Looking ahead, Wong told StarBiz that he expects the positive impact on NOII to continue, leading to healthy equity and treasury markets.

He also projected that more fund-raising activities are likely, supported by positive domestic economic growth, which is expected to sustain a healthy loan growth above 5% as forecasted by other analysts.

“More domestic projects such as the data centre real estate market, Johor-Singapore cross-border banking flows, and developments in Johor and Sarawak are also helping to drive loan growth,” he added.

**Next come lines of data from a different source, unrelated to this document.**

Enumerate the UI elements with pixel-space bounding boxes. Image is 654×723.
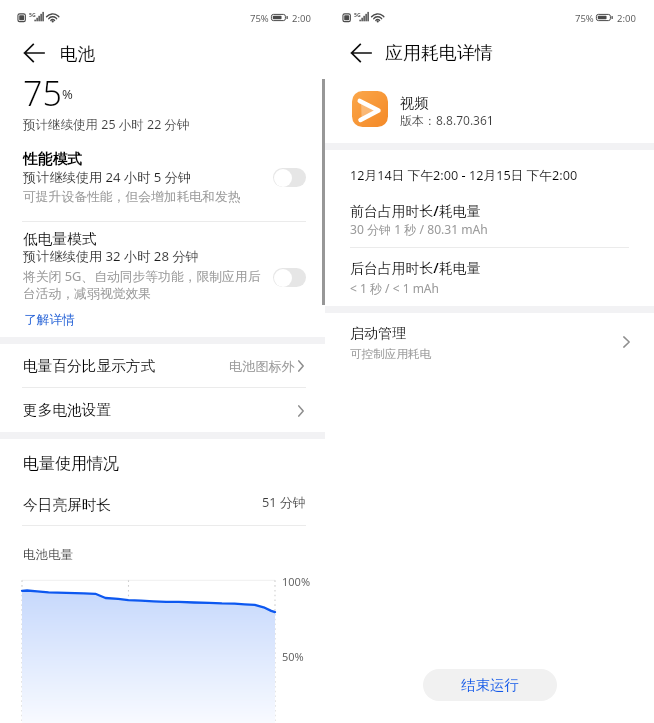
staticText: 台活动，减弱视觉效果	[23, 286, 151, 302]
staticText: 视频	[400, 94, 429, 112]
staticText: 预计继续使用 24 小时 5 分钟	[23, 168, 192, 186]
button[interactable]: 结束运行	[423, 669, 557, 701]
staticText: < 1 秒 / < 1 mAh	[350, 280, 439, 296]
staticText: 30 分钟 1 秒 / 80.31 mAh	[350, 221, 488, 238]
staticText: 更多电池设置	[23, 401, 112, 420]
button[interactable]: 了解详情	[24, 312, 75, 328]
staticText: 启动管理	[350, 325, 406, 343]
staticText: 预计继续使用 25 小时 22 分钟	[23, 116, 190, 133]
staticText: 100%	[282, 574, 311, 589]
button[interactable]: Toggle off	[273, 168, 306, 187]
staticText: 75	[23, 70, 62, 116]
staticText: 12月14日 下午2:00 - 12月15日 下午2:00	[350, 166, 578, 183]
staticText: 电池	[60, 43, 96, 65]
staticText: 应用耗电详情	[385, 42, 493, 65]
button[interactable]	[0, 387, 325, 432]
staticText: 后台占用时长/耗电量	[350, 258, 481, 277]
staticText: 性能模式	[23, 150, 82, 169]
staticText: 可提升设备性能，但会增加耗电和发热	[23, 189, 241, 205]
staticText: 电池图标外	[229, 358, 295, 375]
staticText: 75%	[575, 12, 594, 25]
button[interactable]: Toggle off	[273, 268, 306, 287]
staticText: 低电量模式	[23, 230, 97, 249]
staticText: 电池电量	[23, 547, 74, 563]
staticText: 结束运行	[461, 676, 519, 694]
staticText: 电量百分比显示方式	[23, 357, 156, 376]
staticText: 今日亮屏时长	[23, 496, 112, 515]
staticText: 前台占用时长/耗电量	[350, 201, 481, 220]
staticText: 版本：8.8.70.361	[400, 112, 494, 128]
button[interactable]	[0, 344, 325, 387]
staticText: 2:00	[292, 12, 311, 25]
staticText: 5G	[354, 11, 361, 18]
staticText: 50%	[282, 649, 304, 664]
button[interactable]: Back	[342, 35, 380, 73]
staticText: 可控制应用耗电	[350, 347, 432, 362]
staticText: 5G	[29, 11, 36, 18]
staticText: 了解详情	[24, 312, 75, 328]
button[interactable]	[325, 313, 654, 365]
staticText: %	[62, 85, 73, 103]
staticText: 2:00	[617, 12, 636, 25]
staticText: 将关闭 5G、自动同步等功能，限制应用后	[23, 267, 261, 284]
button[interactable]: Back	[15, 35, 53, 73]
staticText: 预计继续使用 32 小时 28 分钟	[23, 247, 199, 265]
staticText: 75%	[250, 12, 269, 25]
staticText: 51 分钟	[262, 493, 306, 510]
staticText: 电量使用情况	[23, 454, 119, 474]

Moreover, Wong foresees asset quality improving further with lower impaired loans, reflecting a steady economy that would be further bolstered by a benign interest-rate environment

However, he cautioned that downside risks include increased market-wide deposits competition, as he believes banks could be shoring up liquidity in 2025.

Meanwhile, Maybank Investment Bank (Maybank IB) Research, citing a gross domestic product growth forecast of 4.9%, projected a domestic loan growth of 5.5% in 2025, led particularly by a pick-up in business loans with a slightly softer consumer loan demand.

Like Wong, the research house said deposit competition is expected to persist, but at a more rational level.

“Coupled with easing lending rate pressures and expectations of no cuts in the overnight policy rate in 2025, we expect NIMs to be stable,” it said.

Notably, Maybank IB Research pointed out that after a strong showing in 2024, NOII growth is likely to taper off due to lower volatility in the forex and bond markets, especially since as US Federal Reserve’s rate cuts are expected to be more gradual.

“Credit costs, nevertheless, are expected to remain fairly benign amid sustained economic momentum and the availability of management overlay buffers at most banks,” it added.

Interestingly, bucking the trend, Hong Leong Investment Bank (HLIB) Research maintained its “neutral” stance on banks, expecting softer NIM heading into 4Q24, given the deposit rivalry that typically heats up in the October-December period.

It said banks are generally looking to preserve their NIM by tightening both loan and deposit pricing.

This is although credit growth is seen to chug along and asset quality is expected to stay stable, backed by a resilient and robust economic environment.

“In any case, loan loss coverage for banks continues to be elevated, staying above pre-lockdown levels, thanks to large pre-emptive provisions still sitting in their books that could serve as a profit lever in times of need,” said the research house.

While acknowledging the banking sector’s strong performance in 2024, HLIB Research expected a relatively quiet December with limited window-dressing efforts.

Instead, it said many investors may be incentivised to lock in profits and avoid setting a higher performance benchmark for 2025.

This is particularly as foreign investors continued to be net sellers, capping returns.

“That said, any pull-backs are healthy, in our view, and it presents an opportunity to buy on weakness.

“Besides, we believe there is an upside bias to our NIM estimate for next year, which is a boon for banks,” it said.

It is telling that the research house retained only two “buy” calls under its coverage, namely RHB for its appealing dividend yield and relatively inexpensive position within the FBM KLCI index banking component, and AmBank due to its large bandwidth to pay out more dividends.